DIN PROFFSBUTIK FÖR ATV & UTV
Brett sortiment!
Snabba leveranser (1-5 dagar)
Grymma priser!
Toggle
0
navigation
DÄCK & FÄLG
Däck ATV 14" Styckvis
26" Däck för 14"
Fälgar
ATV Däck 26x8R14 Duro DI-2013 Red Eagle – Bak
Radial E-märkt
---
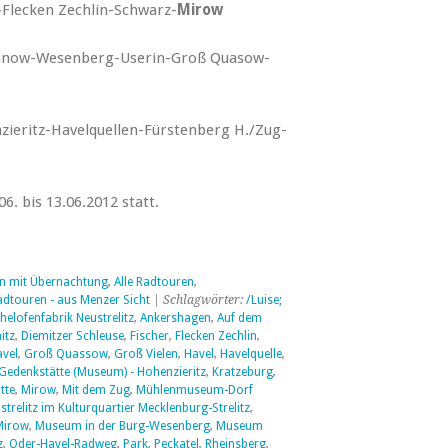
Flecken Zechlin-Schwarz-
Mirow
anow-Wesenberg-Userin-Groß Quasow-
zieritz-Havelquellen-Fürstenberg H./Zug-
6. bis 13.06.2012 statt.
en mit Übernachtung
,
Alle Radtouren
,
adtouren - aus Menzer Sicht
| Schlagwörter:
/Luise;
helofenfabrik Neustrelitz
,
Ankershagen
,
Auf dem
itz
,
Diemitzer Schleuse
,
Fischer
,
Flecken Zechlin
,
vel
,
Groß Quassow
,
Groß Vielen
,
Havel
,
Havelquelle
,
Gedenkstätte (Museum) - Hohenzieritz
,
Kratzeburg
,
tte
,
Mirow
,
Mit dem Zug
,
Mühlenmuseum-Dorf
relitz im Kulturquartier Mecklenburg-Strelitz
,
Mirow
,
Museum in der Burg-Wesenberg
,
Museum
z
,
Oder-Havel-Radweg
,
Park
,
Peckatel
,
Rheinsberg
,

• **DIRECTIONS FOR THIS TASK**: Restate word for word the entries above, starting at the line with "DIN PROFFSBUTIK FÖR ATV & UTV" and ending at the line with "Radial E-märkt", inclusive, and no others.

• **ANSWER FOR THE TASK**:
DIN PROFFSBUTIK FÖR ATV & UTV
Brett sortiment!
Snabba leveranser (1-5 dagar)
Grymma priser!
Toggle
0
navigation
DÄCK & FÄLG
Däck ATV 14" Styckvis
26" Däck för 14"
Fälgar
ATV Däck 26x8R14 Duro DI-2013 Red Eagle – Bak
Radial E-märkt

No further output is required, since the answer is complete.